You are here: RCS installation > RCS installation > OCR module installation

OCR module

Introduction

The OCR module is an optional module that indexes all content (i.e.: in addition to traditional documents, also images, audio, video) for full-text search. Furthermore, it runs "face detection" in images to help intelligence create target profiles.

NOTE: it supports only ASCII characters and left to right reading.

Installation

The OCR module is automatically installed and enabled when Master node and any additional shards are installed.

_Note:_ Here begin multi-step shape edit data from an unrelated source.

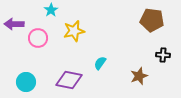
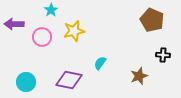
brown pentagon: rotated 15 degrees clockwise
pink circle: moved 4 px right, 1 px up
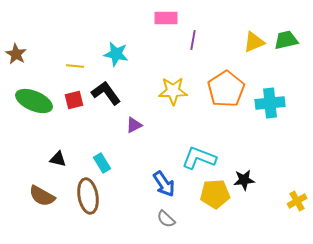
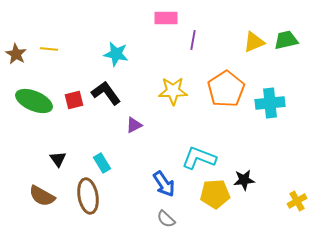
yellow line: moved 26 px left, 17 px up
black triangle: rotated 42 degrees clockwise
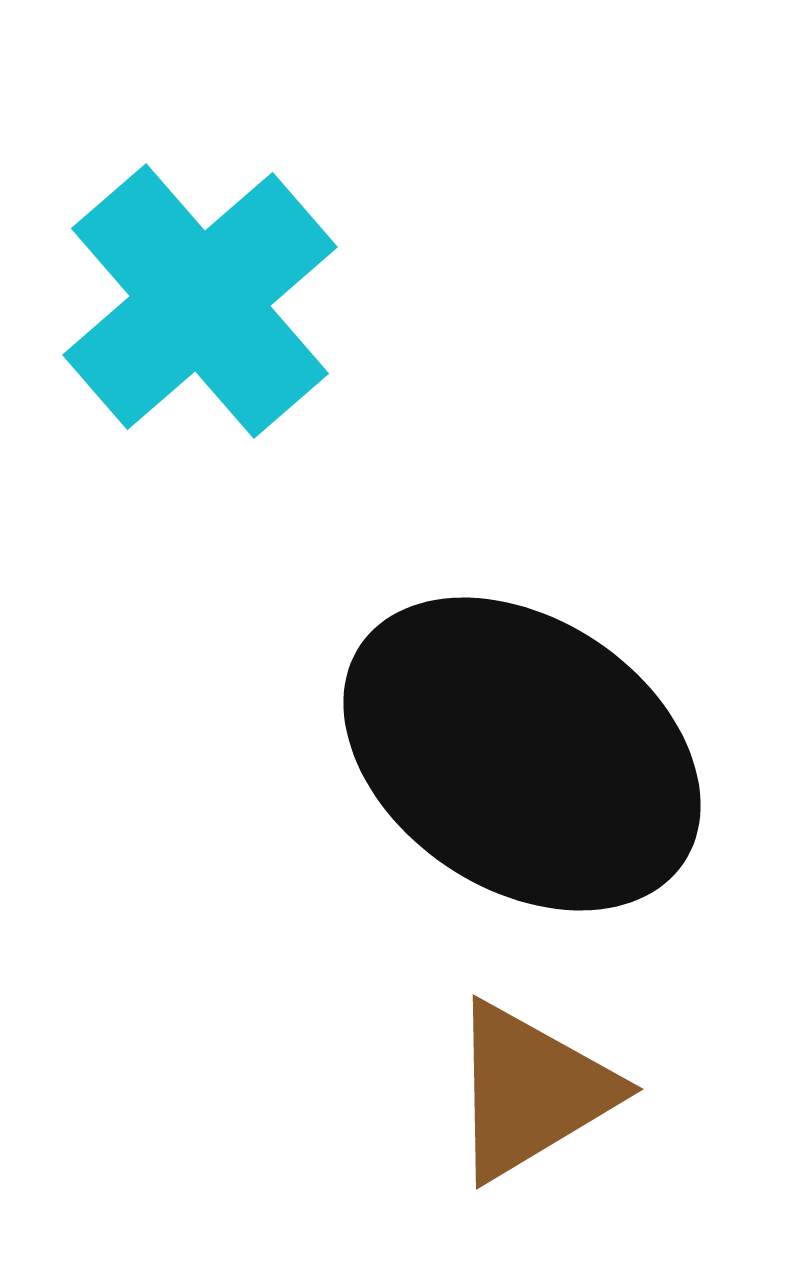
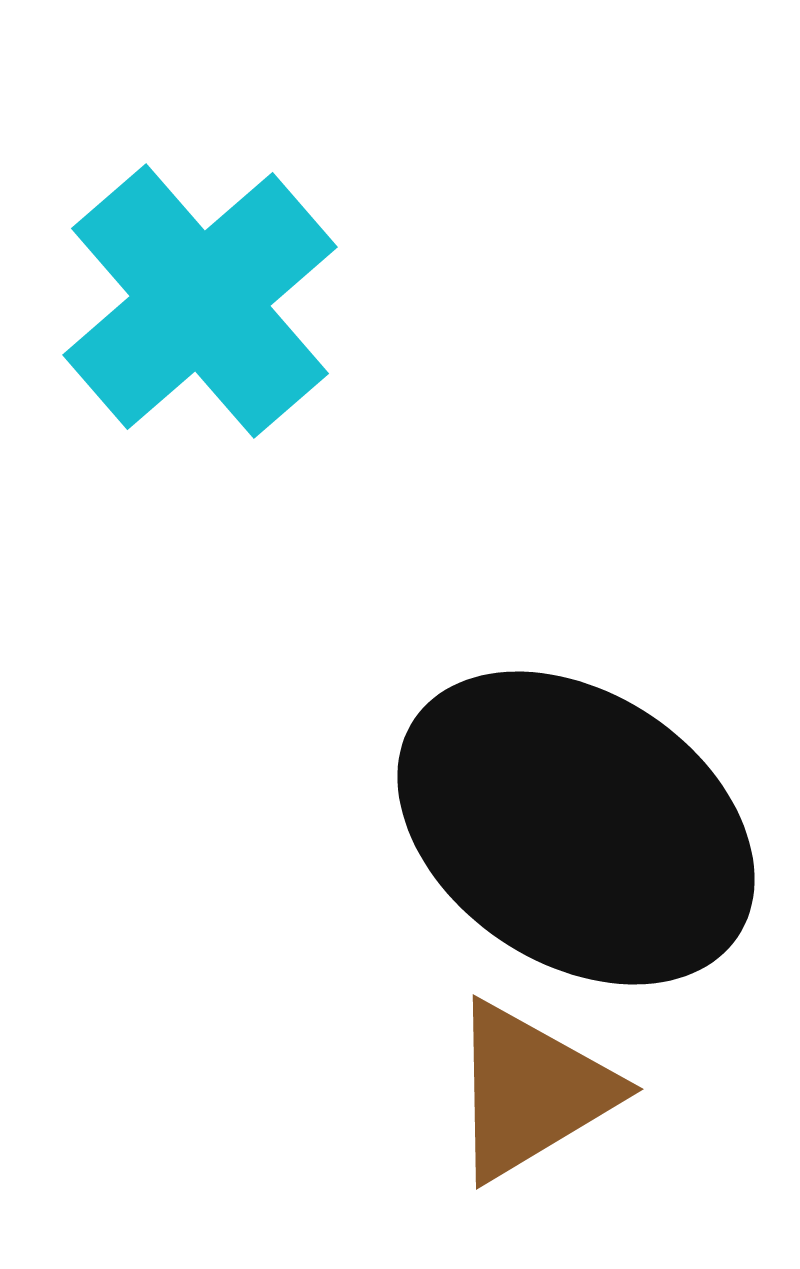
black ellipse: moved 54 px right, 74 px down
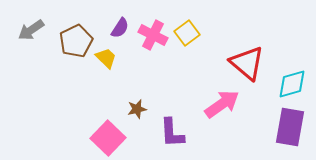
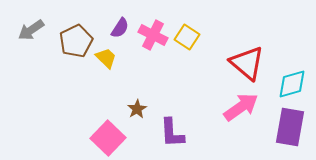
yellow square: moved 4 px down; rotated 20 degrees counterclockwise
pink arrow: moved 19 px right, 3 px down
brown star: rotated 18 degrees counterclockwise
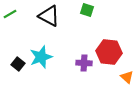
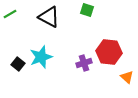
black triangle: moved 1 px down
purple cross: rotated 21 degrees counterclockwise
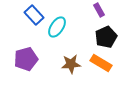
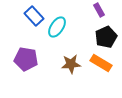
blue rectangle: moved 1 px down
purple pentagon: rotated 25 degrees clockwise
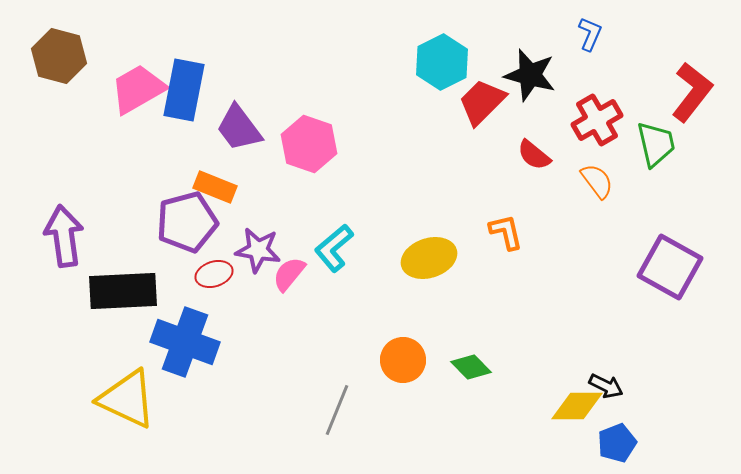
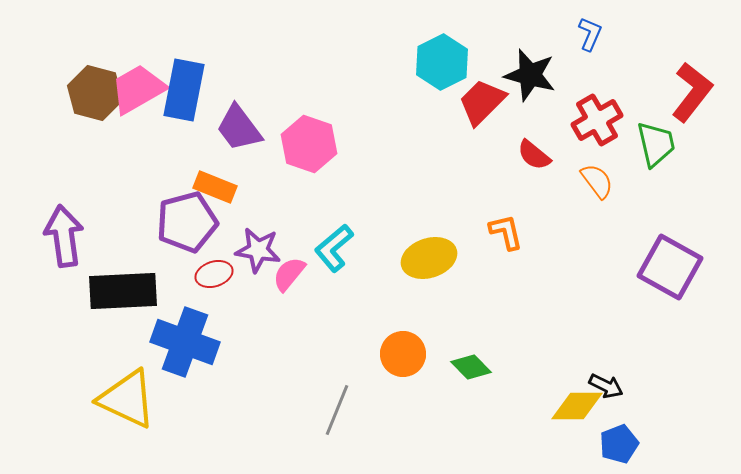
brown hexagon: moved 36 px right, 37 px down
orange circle: moved 6 px up
blue pentagon: moved 2 px right, 1 px down
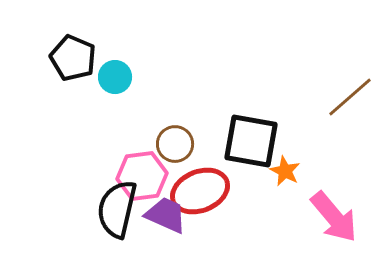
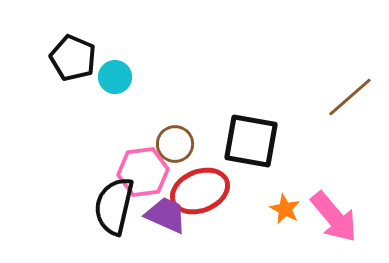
orange star: moved 38 px down
pink hexagon: moved 1 px right, 4 px up
black semicircle: moved 3 px left, 3 px up
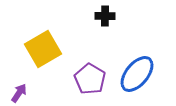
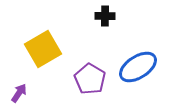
blue ellipse: moved 1 px right, 7 px up; rotated 18 degrees clockwise
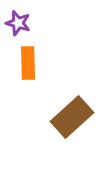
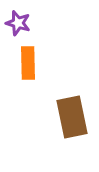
brown rectangle: rotated 60 degrees counterclockwise
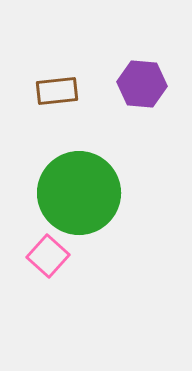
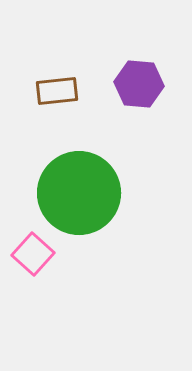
purple hexagon: moved 3 px left
pink square: moved 15 px left, 2 px up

NOTE: the module is only enabled if included in the license.

OCR module operation

OCR module operation are described below:

Phase Description
1 Screenshot evidence images and all types of documents, awaiting conversion, are saved in a separate queue from evidence awaiting analysis.
2 The OCR module reads the image or document from the queue and converts them into text. This operation can last from one to 5-10 seconds according to the number of words to be acquired.
3 Each image or document text is saved in the database and tagged as full-text.
4 Conversion times and tags for the single image are saved in the module log.
5 The text is made available to the Analyst in the page with the list of evidence for a search in the Info field and in the detailed evidence page.
Space occupied by tagged text in the database

Each piece of screenshot evidence occupies more space in the database because it is always accompanied by its tagged text. The increase in space cannot be predicted since it depends on both the number of screenshots acquired from the agent and the number of words in each screenshot.

OCR module work load

The OCR module occupies a lot of the CPU when converting a screenshot, but is run with a lower priority than other processes.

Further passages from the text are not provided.